[Dataset excerpts]

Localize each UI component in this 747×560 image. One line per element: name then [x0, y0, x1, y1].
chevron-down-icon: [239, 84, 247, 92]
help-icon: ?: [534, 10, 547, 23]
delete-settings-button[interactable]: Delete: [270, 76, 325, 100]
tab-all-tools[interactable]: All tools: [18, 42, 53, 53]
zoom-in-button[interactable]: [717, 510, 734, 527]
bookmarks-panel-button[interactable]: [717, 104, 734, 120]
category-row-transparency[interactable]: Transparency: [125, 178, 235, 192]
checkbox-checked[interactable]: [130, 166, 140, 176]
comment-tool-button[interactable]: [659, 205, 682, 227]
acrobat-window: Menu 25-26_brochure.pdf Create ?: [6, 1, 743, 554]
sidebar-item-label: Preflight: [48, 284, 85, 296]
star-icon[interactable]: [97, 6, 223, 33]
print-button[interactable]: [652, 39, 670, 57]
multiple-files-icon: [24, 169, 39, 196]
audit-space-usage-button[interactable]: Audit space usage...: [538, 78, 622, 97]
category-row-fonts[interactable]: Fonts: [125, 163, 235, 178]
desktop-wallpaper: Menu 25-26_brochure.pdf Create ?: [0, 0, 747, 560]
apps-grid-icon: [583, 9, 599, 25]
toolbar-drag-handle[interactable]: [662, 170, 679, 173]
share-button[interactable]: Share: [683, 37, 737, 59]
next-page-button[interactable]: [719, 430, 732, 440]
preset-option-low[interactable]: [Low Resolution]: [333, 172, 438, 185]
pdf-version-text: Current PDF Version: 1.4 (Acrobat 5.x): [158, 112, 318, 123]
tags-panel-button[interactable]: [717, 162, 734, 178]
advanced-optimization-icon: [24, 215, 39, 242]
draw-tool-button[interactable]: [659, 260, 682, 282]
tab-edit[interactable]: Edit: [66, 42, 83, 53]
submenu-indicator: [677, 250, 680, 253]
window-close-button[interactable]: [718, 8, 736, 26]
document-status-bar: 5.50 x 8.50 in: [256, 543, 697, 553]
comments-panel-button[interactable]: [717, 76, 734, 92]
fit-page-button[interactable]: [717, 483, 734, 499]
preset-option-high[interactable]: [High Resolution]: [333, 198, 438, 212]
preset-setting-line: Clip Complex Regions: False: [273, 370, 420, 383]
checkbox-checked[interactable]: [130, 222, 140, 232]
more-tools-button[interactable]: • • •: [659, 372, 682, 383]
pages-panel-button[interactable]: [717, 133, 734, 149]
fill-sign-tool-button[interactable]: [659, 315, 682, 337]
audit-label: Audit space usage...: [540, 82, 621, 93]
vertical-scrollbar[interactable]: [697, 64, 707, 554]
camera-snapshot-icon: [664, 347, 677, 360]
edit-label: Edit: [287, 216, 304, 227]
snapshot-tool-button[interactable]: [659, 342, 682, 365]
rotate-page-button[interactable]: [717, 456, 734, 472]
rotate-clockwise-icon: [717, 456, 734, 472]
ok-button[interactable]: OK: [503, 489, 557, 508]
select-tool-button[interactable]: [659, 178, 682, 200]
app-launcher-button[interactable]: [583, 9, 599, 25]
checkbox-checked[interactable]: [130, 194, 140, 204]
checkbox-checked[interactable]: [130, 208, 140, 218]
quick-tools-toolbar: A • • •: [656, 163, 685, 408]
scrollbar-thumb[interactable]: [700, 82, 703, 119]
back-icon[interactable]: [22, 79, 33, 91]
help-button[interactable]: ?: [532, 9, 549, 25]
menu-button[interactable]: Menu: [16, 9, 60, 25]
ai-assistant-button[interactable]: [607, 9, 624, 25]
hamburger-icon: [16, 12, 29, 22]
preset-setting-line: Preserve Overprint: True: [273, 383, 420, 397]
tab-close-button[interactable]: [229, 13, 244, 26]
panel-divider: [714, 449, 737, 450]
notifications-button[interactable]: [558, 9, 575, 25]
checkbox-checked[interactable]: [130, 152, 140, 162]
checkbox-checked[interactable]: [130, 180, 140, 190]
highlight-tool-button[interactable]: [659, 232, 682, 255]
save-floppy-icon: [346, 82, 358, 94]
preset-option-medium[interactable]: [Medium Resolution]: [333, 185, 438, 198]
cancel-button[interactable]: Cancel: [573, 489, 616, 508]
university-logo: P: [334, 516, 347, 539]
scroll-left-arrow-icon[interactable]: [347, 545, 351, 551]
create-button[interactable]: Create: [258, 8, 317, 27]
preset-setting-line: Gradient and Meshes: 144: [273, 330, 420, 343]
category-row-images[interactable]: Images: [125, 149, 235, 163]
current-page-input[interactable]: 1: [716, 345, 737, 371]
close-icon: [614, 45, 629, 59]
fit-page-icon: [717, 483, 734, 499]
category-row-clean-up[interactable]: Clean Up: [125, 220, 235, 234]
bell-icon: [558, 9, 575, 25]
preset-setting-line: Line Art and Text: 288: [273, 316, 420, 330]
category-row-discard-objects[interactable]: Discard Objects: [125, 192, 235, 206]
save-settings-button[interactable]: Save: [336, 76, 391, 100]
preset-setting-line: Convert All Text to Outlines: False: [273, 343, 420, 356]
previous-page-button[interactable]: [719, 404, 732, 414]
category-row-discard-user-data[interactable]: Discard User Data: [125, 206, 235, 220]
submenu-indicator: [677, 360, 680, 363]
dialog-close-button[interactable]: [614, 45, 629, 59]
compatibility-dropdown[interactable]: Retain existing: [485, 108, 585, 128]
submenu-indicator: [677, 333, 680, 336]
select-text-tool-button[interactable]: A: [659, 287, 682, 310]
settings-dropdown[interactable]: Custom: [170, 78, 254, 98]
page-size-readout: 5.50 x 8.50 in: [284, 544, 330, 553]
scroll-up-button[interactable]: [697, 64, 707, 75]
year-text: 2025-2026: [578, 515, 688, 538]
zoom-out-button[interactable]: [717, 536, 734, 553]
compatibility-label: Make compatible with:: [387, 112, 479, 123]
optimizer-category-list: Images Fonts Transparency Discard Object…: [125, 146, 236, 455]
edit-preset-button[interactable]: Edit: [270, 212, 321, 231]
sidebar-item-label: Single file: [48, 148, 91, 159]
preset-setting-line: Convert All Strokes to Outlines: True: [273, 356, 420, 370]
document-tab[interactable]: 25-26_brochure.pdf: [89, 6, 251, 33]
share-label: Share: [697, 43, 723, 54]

=== YOUR INSTRUCTIONS ===
Beginning with the first line and ending with the last, restate the data word for word.

=== RESPONSE FOR THIS EXERCISE ===
Localize each UI component in this 747×560 image. One line per element: name then [x0, y0, x1, y1].
chevron-down-icon: [239, 84, 247, 92]
help-icon: ?: [534, 10, 547, 23]
delete-settings-button[interactable]: Delete: [270, 76, 325, 100]
tab-all-tools[interactable]: All tools: [18, 42, 53, 53]
zoom-in-button[interactable]: [717, 510, 734, 527]
bookmarks-panel-button[interactable]: [717, 104, 734, 120]
category-row-transparency[interactable]: Transparency: [125, 178, 235, 192]
checkbox-checked[interactable]: [130, 166, 140, 176]
comment-tool-button[interactable]: [659, 205, 682, 227]
acrobat-window: Menu 25-26_brochure.pdf Create ?: [6, 1, 743, 554]
sidebar-item-label: Preflight: [48, 284, 85, 296]
star-icon[interactable]: [97, 6, 223, 33]
print-button[interactable]: [652, 39, 670, 57]
multiple-files-icon: [24, 169, 39, 196]
audit-space-usage-button[interactable]: Audit space usage...: [538, 78, 622, 97]
category-row-fonts[interactable]: Fonts: [125, 163, 235, 178]
desktop-wallpaper: Menu 25-26_brochure.pdf Create ?: [0, 0, 747, 560]
apps-grid-icon: [583, 9, 599, 25]
toolbar-drag-handle[interactable]: [662, 170, 679, 173]
share-button[interactable]: Share: [683, 37, 737, 59]
next-page-button[interactable]: [719, 430, 732, 440]
preset-option-low[interactable]: [Low Resolution]: [333, 172, 438, 185]
pdf-version-text: Current PDF Version: 1.4 (Acrobat 5.x): [158, 112, 318, 123]
tags-panel-button[interactable]: [717, 162, 734, 178]
advanced-optimization-icon: [24, 215, 39, 242]
draw-tool-button[interactable]: [659, 260, 682, 282]
tab-edit[interactable]: Edit: [66, 42, 83, 53]
submenu-indicator: [677, 250, 680, 253]
window-close-button[interactable]: [718, 8, 736, 26]
document-status-bar: 5.50 x 8.50 in: [256, 543, 697, 553]
comments-panel-button[interactable]: [717, 76, 734, 92]
fit-page-button[interactable]: [717, 483, 734, 499]
preset-option-high[interactable]: [High Resolution]: [333, 198, 438, 212]
preset-setting-line: Clip Complex Regions: False: [273, 370, 420, 383]
checkbox-checked[interactable]: [130, 222, 140, 232]
more-tools-button[interactable]: • • •: [659, 372, 682, 383]
pages-panel-button[interactable]: [717, 133, 734, 149]
fill-sign-tool-button[interactable]: [659, 315, 682, 337]
audit-label: Audit space usage...: [540, 82, 621, 93]
vertical-scrollbar[interactable]: [697, 64, 707, 554]
camera-snapshot-icon: [664, 347, 677, 360]
edit-label: Edit: [287, 216, 304, 227]
snapshot-tool-button[interactable]: [659, 342, 682, 365]
rotate-page-button[interactable]: [717, 456, 734, 472]
rotate-clockwise-icon: [717, 456, 734, 472]
ok-button[interactable]: OK: [503, 489, 557, 508]
select-tool-button[interactable]: [659, 178, 682, 200]
app-launcher-button[interactable]: [583, 9, 599, 25]
checkbox-checked[interactable]: [130, 194, 140, 204]
checkbox-checked[interactable]: [130, 208, 140, 218]
quick-tools-toolbar: A • • •: [656, 163, 685, 408]
scrollbar-thumb[interactable]: [700, 82, 703, 119]
back-icon[interactable]: [22, 79, 33, 91]
help-button[interactable]: ?: [532, 9, 549, 25]
menu-button[interactable]: Menu: [16, 9, 60, 25]
ai-assistant-button[interactable]: [607, 9, 624, 25]
hamburger-icon: [16, 12, 29, 22]
preset-setting-line: Preserve Overprint: True: [273, 383, 420, 397]
tab-close-button[interactable]: [229, 13, 244, 26]
panel-divider: [714, 449, 737, 450]
notifications-button[interactable]: [558, 9, 575, 25]
checkbox-checked[interactable]: [130, 152, 140, 162]
checkbox-checked[interactable]: [130, 180, 140, 190]
highlight-tool-button[interactable]: [659, 232, 682, 255]
save-floppy-icon: [346, 82, 358, 94]
preset-option-medium[interactable]: [Medium Resolution]: [333, 185, 438, 198]
cancel-button[interactable]: Cancel: [573, 489, 616, 508]
university-logo: P: [334, 516, 347, 539]
scroll-left-arrow-icon[interactable]: [347, 545, 351, 551]
create-button[interactable]: Create: [258, 8, 317, 27]
preset-setting-line: Gradient and Meshes: 144: [273, 330, 420, 343]
category-row-images[interactable]: Images: [125, 149, 235, 163]
current-page-input[interactable]: 1: [716, 345, 737, 371]
close-icon: [614, 45, 629, 59]
fit-page-icon: [717, 483, 734, 499]
category-row-clean-up[interactable]: Clean Up: [125, 220, 235, 234]
bell-icon: [558, 9, 575, 25]
preset-setting-line: Line Art and Text: 288: [273, 316, 420, 330]
category-row-discard-objects[interactable]: Discard Objects: [125, 192, 235, 206]
save-settings-button[interactable]: Save: [336, 76, 391, 100]
preset-setting-line: Convert All Text to Outlines: False: [273, 343, 420, 356]
previous-page-button[interactable]: [719, 404, 732, 414]
category-row-discard-user-data[interactable]: Discard User Data: [125, 206, 235, 220]
submenu-indicator: [677, 360, 680, 363]
dialog-close-button[interactable]: [614, 45, 629, 59]
compatibility-dropdown[interactable]: Retain existing: [485, 108, 585, 128]
submenu-indicator: [677, 333, 680, 336]
select-text-tool-button[interactable]: A: [659, 287, 682, 310]
settings-dropdown[interactable]: Custom: [170, 78, 254, 98]
page-size-readout: 5.50 x 8.50 in: [284, 544, 330, 553]
scroll-up-button[interactable]: [697, 64, 707, 75]
year-text: 2025-2026: [578, 515, 688, 538]
zoom-out-button[interactable]: [717, 536, 734, 553]
compatibility-label: Make compatible with:: [387, 112, 479, 123]
optimizer-category-list: Images Fonts Transparency Discard Object…: [125, 146, 236, 455]
edit-preset-button[interactable]: Edit: [270, 212, 321, 231]
sidebar-item-label: Single file: [48, 148, 91, 159]
preset-setting-line: Convert All Strokes to Outlines: True: [273, 356, 420, 370]
document-tab[interactable]: 25-26_brochure.pdf: [89, 6, 251, 33]
share-label: Share: [697, 43, 723, 54]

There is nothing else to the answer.